The opening projections which ethereally create the back drop of Coney Island are mesmerising as they magically draw you into the carnival with carousel horses and twinkling lights . Bob Crowley’s set designs are stunning and very much in the spirit of Maria Bjornson’s work on “Phantom”. Where as, I believe, Ms Bjornson took much of her inspiration from the art of the period such as Edgar Degas, Crowley seems to have taken similar inspiration from the Art Nouveaux school and his designs particularly evoke the work of Alfonse Mucha and the architecture of Albert Guimet in sumptuous fashion.
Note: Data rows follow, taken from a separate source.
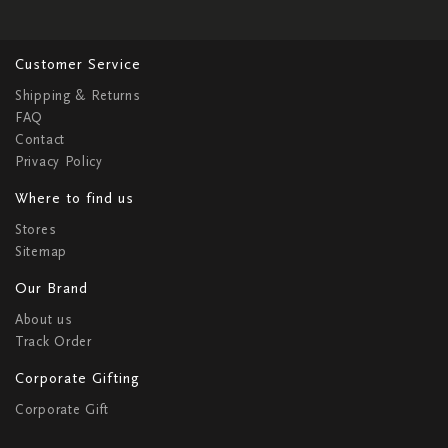
Customer Service
Shipping & Returns
FAQ
Contact
Privacy Policy
Where to find us
Stores
Sitemap
Our Brand
About us
Track Order
Corporate Gifting
Corporate Gift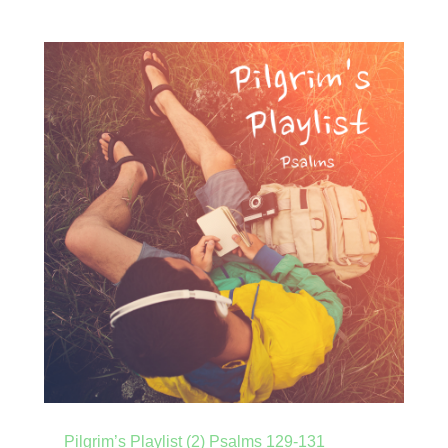
Pilgrim’s Playlist (2) Psalms 129-131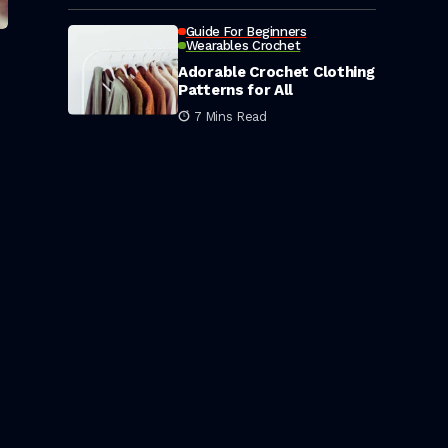
Guide For Beginners
Wearables Crochet
Adorable Crochet Clothing
Patterns for All
7 Mins Read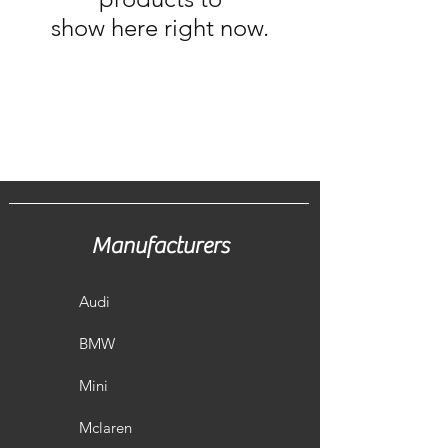
show here right now.
Manufacturers
Audi
BMW
Mini
Mclaren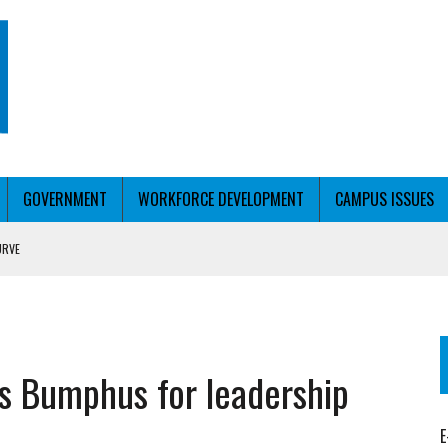
GOVERNMENT
WORKFORCE DEVELOPMENT
CAMPUS ISSUES
URVE
T WITH PERSONALIZED OUTREACH
s Bumphus for leadership
E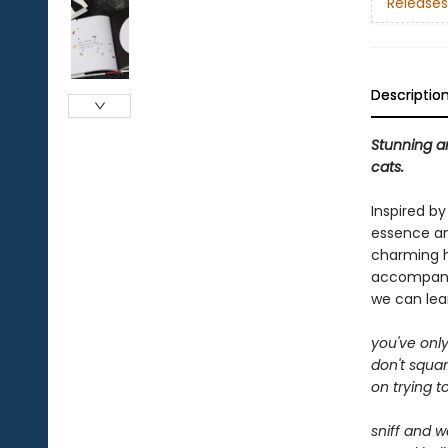
Releases
Descriptio
Stunning ar
cats.
Inspired b
essence an
charming ha
accompanied
we can lear
you've only
don't squa
on trying t
sniff and w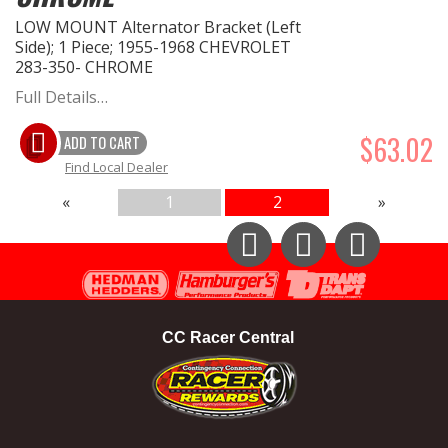
LOW MOUNT Alternator Bracket (Left
Side); 1 Piece; 1955-1968 CHEVROLET
283-350- CHROME
Full Details…
$63.02
ADD TO CART
Find Local Dealer
«
1
2
»
Instagram
Facebook
YouTube
CC Racer Central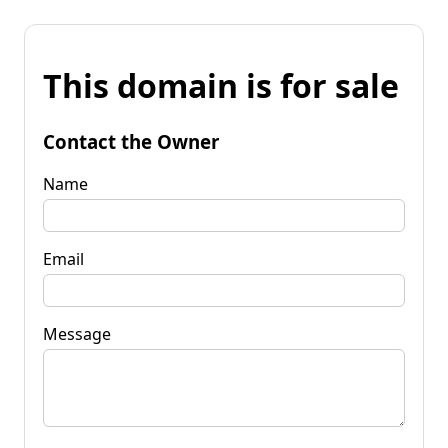
This domain is for sale
Contact the Owner
Name
Email
Message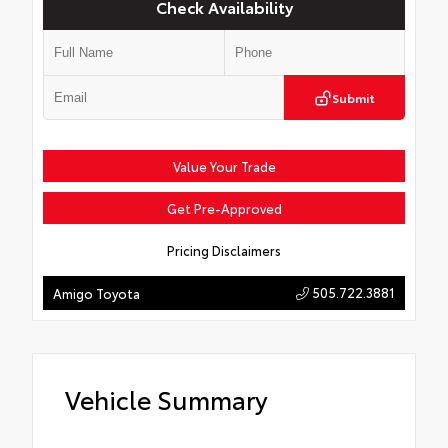
Check Availability
Submit
Value Your Trade
Get Pre-Approved
Pricing Disclaimers
505.722.3881
Amigo Toyota
Vehicle Summary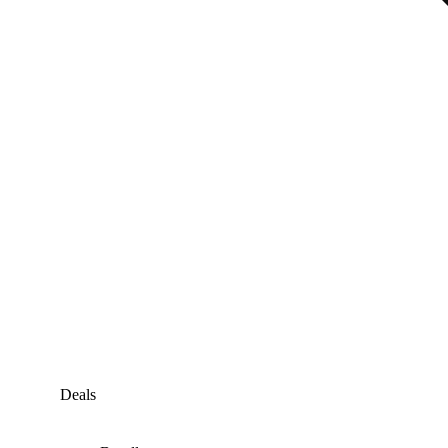
Deals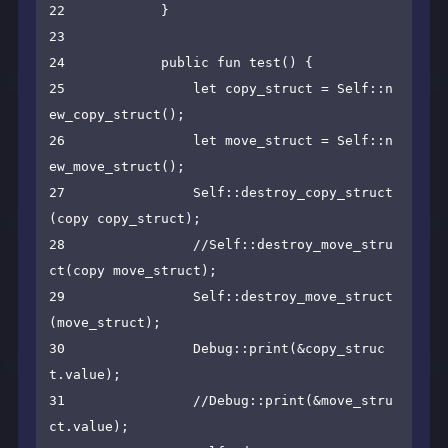
22            }

23    

24            public fun test() {

25                let copy_struct = Self::n
ew_copy_struct();

26                let move_struct = Self::n
ew_move_struct();

27                Self::destroy_copy_struct
(copy copy_struct);

28                //Self::destroy_move_stru
ct(copy move_struct);

29                Self::destroy_move_struct
(move_struct);

30                Debug::print(&copy_struc
t.value);

31                //Debug::print(&move_stru
ct.value);
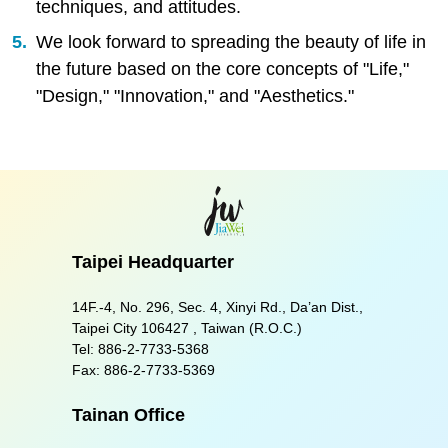
techniques, and attitudes.
We look forward to spreading the beauty of life in
the future based on the core concepts of "Life,"
"Design," "Innovation," and "Aesthetics."
Taipei Headquarter
14F.-4, No. 296, Sec. 4, Xinyi Rd., Da’an Dist.,
Taipei City 106427 , Taiwan (R.O.C.)
Tel:
886-2-7733-5368
Fax:
886-2-7733-5369
Tainan Office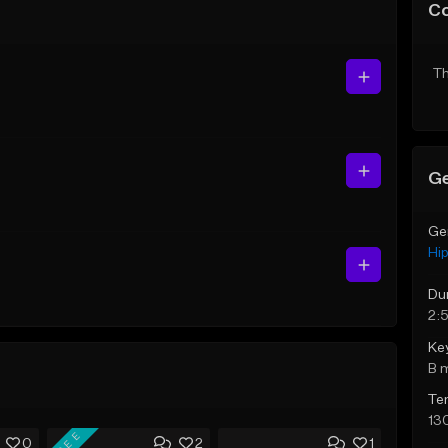
C
Th
Ge
Ge
Hi
Du
2:
Ke
B 
Te
13
FREE
0
2
1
Along with it’s majestic score all of these elements combine to provide a lush and dramatic nights entertainment at the Adelphi.

If all the internet chatter is to be believed the show is still likely to be tweaked a little before it makes the journey to Broadway and any attention it receives can only improve on what is already a delightful evening at the theatre. Personally I would have liked the shows final moments to have ended with a couple of bars of the title song to give it the rousing finish it deserves. But listen to me, it seems I am starting to show signs of “ownership” myself. It must be catching!